I am trying to run pycorenlp on a long text. In order to avoid getting an CoreNLP request timed out. Your document may be too long
error message, I increased Stanford CoreNLP by specifying a timeout.
Here is the code I use (it's a simplified version of pycorenlp's example.py):
from pycorenlp import StanfordCoreNLP
if __name__ == '__main__':
nlp = StanfordCoreNLP('http://localhost:9000')
text = (
'Pusheen and Smitha walked along the beach. Pusheen wanted to surf,'
'but fell off the surfboard.')
output = nlp.annotate(text, properties={
'timeout': '10001' # Setting the timeout to 10000 or below "fixes" the issue.
'annotators': 'tokenize,ssplit,pos,depparse,parse',
'outputFormat': 'json'
})
print(output)
It outputs server: unknown error
. The server log contains:
java.net.UnknownHostException: server: server: unknown error
at java.net.InetAddress.getLocalHost(InetAddress.java:1505)
at edu.stanford.nlp.pipeline.StanfordCoreNLPServer$CoreNLPHandler.handle(StanfordCoreNLPServer.java:393)
at com.sun.net.httpserver.Filter$Chain.doFilter(Filter.java:79)
at sun.net.httpserver.AuthFilter.doFilter(AuthFilter.java:83)
at com.sun.net.httpserver.Filter$Chain.doFilter(Filter.java:82)
at sun.net.httpserver.ServerImpl$Exchange$LinkHandler.handle(ServerImpl.java:675)
at com.sun.net.httpserver.Filter$Chain.doFilter(Filter.java:79)
at sun.net.httpserver.ServerImpl$Exchange.run(ServerImpl.java:647)

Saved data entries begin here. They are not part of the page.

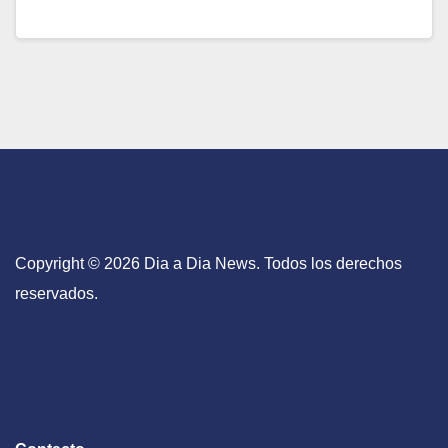
Copyright © 2026 Dia a Dia News. Todos los derechos
reservados.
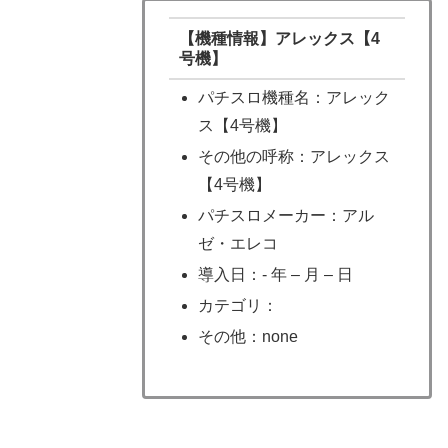
【機種情報】アレックス【4
号機】
パチスロ機種名：アレック
ス【4号機】
その他の呼称：アレックス
【4号機】
パチスロメーカー：アル
ゼ・エレコ
導入日：- 年 – 月 – 日
カテゴリ：
その他：none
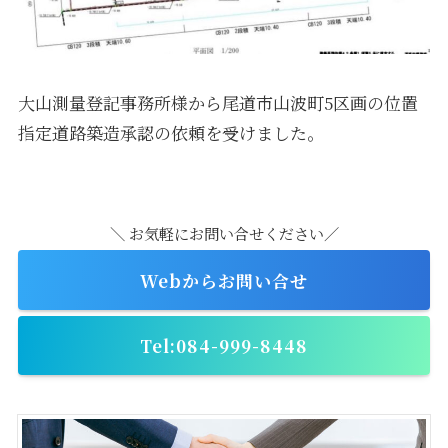
大山測量登記事務所様から尾道市山波町5区画の位置
指定道路築造承認の依頼を受けました。
＼ お気軽にお問い合せください／
Webからお問い合せ
Tel:084-999-8448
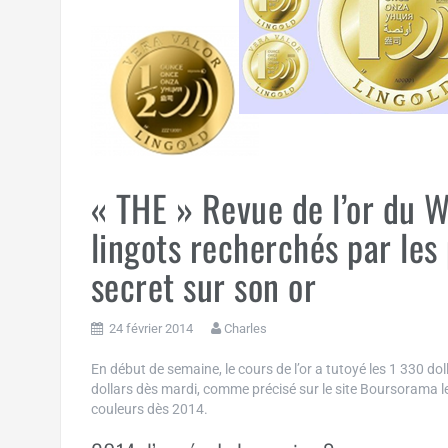
« THE » Revue de l’or du We
lingots recherchés par les p
secret sur son or
24 février 2014
Charles
En début de semaine, le cours de l’or a tutoyé les 1 330 dol
dollars dès mardi, comme précisé sur le site Boursorama le 
couleurs dès 2014.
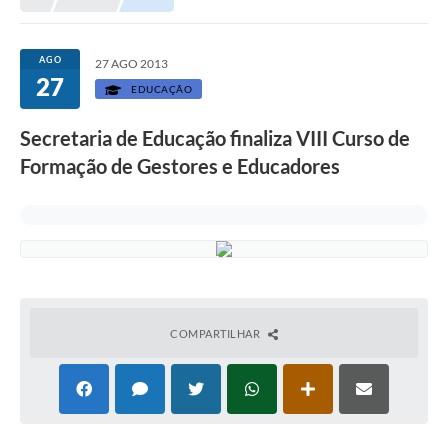
Prefeitura
Portal da Transparência
AGO
27 AGO 2013
27
Turismo
EDUCAÇÃO
Vagas de Emprego
Secretaria de Educação finaliza VIII Curso de
Formação de Gestores e Educadores
Secretarias
Ouvidoria
COMPARTILHAR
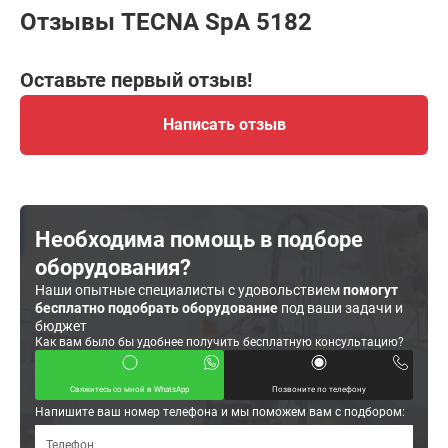
Отзывы TECNA SpA 5182
Оставьте первый отзыв!
Написать отзыв
Необходима помощь в подборе
оборудования?
Наши опытные специалисты с удовольствием
помогут
бесплатно подобрать оборудование
под ваши задачи и
бюджет
Как вам было бы удобнее получить бесплатную консультацию?
Свяжитесь со мной в WhatsApp
Позвоните по телефону
Напишите ваш номер телефона и мы поможем вам с подбором:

at java.util.concurrent.ThreadPoolExecutor.runWorker(ThreadPoolExecutor.java:1142)
at java.util.concurrent.ThreadPoolExecutor$Worker.run(ThreadPoolExecutor.java:617)
at java.lang.Thread.run(Thread.java:745)
Caused by: java.net.UnknownHostException: server: unknown error
at java.net.Inet6AddressImpl.lookupAllHostAddr(Native Method)
at java.net.InetAddress$2.lookupAllHostAddr(InetAddress.java:928)
at java.net.InetAddress.getAddressesFromNameService(InetAddress.java:1323)
at java.net.InetAddress.getLocalHost(InetAddress.java:1500)
... 10 more
The Stanford Core NLP Server was launched using:
java -mx4g -cp "*" edu.stanford.nlp.pipeline.StanfordCoreNLPServer 9000
I don't want to segment the text into smaller texts.
Is there any way to set the timeout to be higher than 10000? (i.e. higher than 10 seconds)
It works fine on Mac OS X 10.10 (java version "1.8.0_60"): the issue arises in Ubuntu 14.04 (java version "1.8.0_77"). Both have Python 2.7 pycorenlp 0.2.0 and Stanford CoreNLP version 3.6.0.